Some political figures who won election with the support of voters attracted to the Ferguson protest movement experienced turbulence. St. Louis Circuit Attorney Kim Gardner, who like Bell promised to overhaul the city’s criminal justice system, became ensnared in controversy for how she handled the scuttled invasion of privacy case against former Gov. Eric Greitens. Others, like former state Rep. Bruce Franks, faced intense scrutiny after being elected — including some GOP lawmakers who were upset when he was arrested for taking part in blocking a highway during the Jason Stockley protests.
Aldridge said the passion of some of these protesters-turned-politicians has often been hard for the “old guard” to accept.
“And sometimes that passion can come off to some folks as anger,” Aldridge said. “And to some folks, it comes off as not trying to get along. Calling out elected officials instead of maybe sitting down at the table. I think it’s about us understanding that once again with all this passion, how do we make sure we don’t take it and let it destroy us.”
Franks has stepped down from his House seat, citing a need to take care of his depression and anxiety. While he’s been heartened by the elections of people like Bell and lawmakers like state Reps. Raychel Proudie, D-Ferguson, and Kevin Windham, D-Hillsdale, he’s been dismayed by infighting within the black political community — and the lack of cohesion with left-of-center white political figures in the city.
“We got to stop voting in people that got these same last names and who have been doing the same thing for the last 30 or 40 years,” Franks said during an interview on St. Louis on the Air. “And we keep wondering why change hasn’t come. Because we’re changing leadership, but we’re not changing leadership at the top. We’re not changing leadership at the top of the city, the top of the state — or on top of our national politics.”
Politics versus people
Gauging progress in St. Louis through election results and passed bills may not be a fair metric. It took a lot longer than five years for housing and educational racial segregation to fester — and for racism and distrust to take hold among residents.

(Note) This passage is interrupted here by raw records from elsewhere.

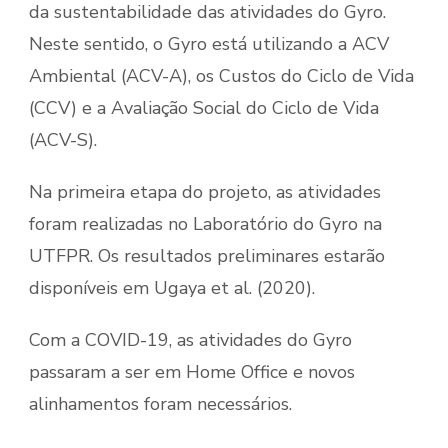
da sustentabilidade das atividades do Gyro.
Neste sentido, o Gyro está utilizando a ACV
Ambiental (ACV-A), os Custos do Ciclo de Vida
(CCV) e a Avaliação Social do Ciclo de Vida
(ACV-S).
Na primeira etapa do projeto, as atividades
foram realizadas no Laboratório do Gyro na
UTFPR. Os resultados preliminares estarão
disponíveis em Ugaya et al. (2020).
Com a COVID-19, as atividades do Gyro
passaram a ser em Home Office e novos
alinhamentos foram necessários.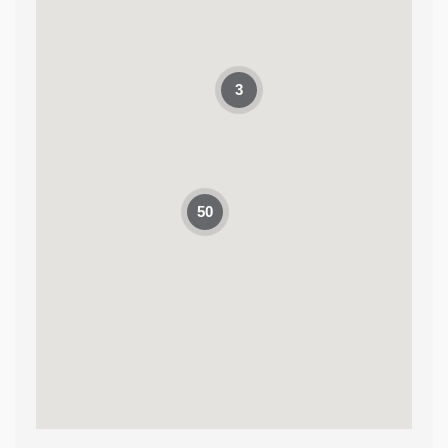
NHÀ PP - CTY TNHH CÔNG NGHỆ
THÔNG MINH HỢP NHẤT
Số 18 ngõ 441 đường Lĩnh Nam,
3
phường Vĩnh Hưng, tp Hà Nội
Phone: 0962168562
KHOÁ THÔNG MINH DEMAX
T6 Hồng Lĩnh, phường 15, Quận 10, TP.
50
Hồ Chí Minh
Phone: 0938 083 699 - 028 3868 5818
BẾP 365 KHÂM THIÊN
Hồ Chí Minh, Việt Nam
Phone: (024) 3853 7777
BẾP 365 TÂY SƠN
268 Tây Sơn, Trung Liệt, Đống Đa, Hà
Nội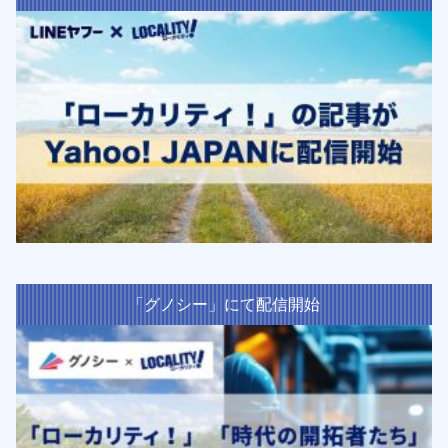
「グノシー」にて配信開始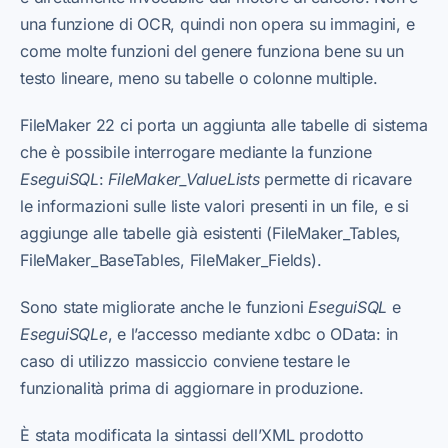
una funzione di OCR, quindi non opera su immagini, e
come molte funzioni del genere funziona bene su un
testo lineare, meno su tabelle o colonne multiple.
FileMaker 22 ci porta un aggiunta alle tabelle di sistema
che è possibile interrogare mediante la funzione
EseguiSQL
:
FileMaker_ValueLists
permette di ricavare
le informazioni sulle liste valori presenti in un file, e si
aggiunge alle tabelle già esistenti (FileMaker_Tables,
FileMaker_BaseTables, FileMaker_Fields).
Sono state migliorate anche le funzioni
EseguiSQL
e
EseguiSQLe
, e l’accesso mediante xdbc o OData: in
caso di utilizzo massiccio conviene testare le
funzionalità prima di aggiornare in produzione.
È stata modificata la sintassi dell’XML prodotto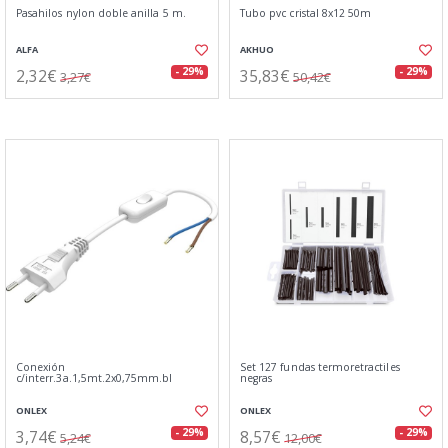
Pasahilos nylon doble anilla 5 m.
Tubo pvc cristal 8x12 50m
ALFA
AKHUO
2,32€
35,83€
- 29%
- 29%
3,27€
50,42€
Conexión
Set 127 fundas termoretractiles
c/interr.3a.1,5mt.2x0,75mm.bl
negras
ONLEX
ONLEX
3,74€
8,57€
- 29%
- 29%
5,24€
12,00€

That’s why some believe that politics is only part of a solution to a problem that’s spanned generations.
Kareem “Tef Poe” Jackson is a rapper who was also a major figure in the Ferguson protest movement. He said he’s glad that many people involved in demonstrations “awakened to the power of politics.” But he added that some of the path forward involves getting ordinary people more aware of St. Louis’ black history and culture.
“I think that political engagement goes so far beyond just voting,” Jackson said. “And if you’re looking for voting to be the sole mechanism to spark change in your immediate life, then you’re going to be waiting forever.”
For his part, Bell said he’s traveled to places that forced ordinary residents to come to terms with racism and bigotry. In countries including South Africa, people “are comfortable in those uncomfortable spaces of addressing this issue.”
“And so often in this country and so many places, St. Louis to a certain extent as well, we haven’t addressed those issues. In many places, we don’t teach the real history of this country — of slavery, racism, Jim Crow,” Bell said. “And as a result, it’s not individual racism that is as much of the problem. It’s still a problem. But it’s not as much of the problem as systemic racism.”
Ferguson and the protests that followed prompted people to have uncomfortable conversations, he said. Without them, “We’re going to continue to see some of the same issues.”
“But these issues have to be addressed as more than just African American or black or brown problems,” Bell said. “They have to be addressed for what they are — American problems.”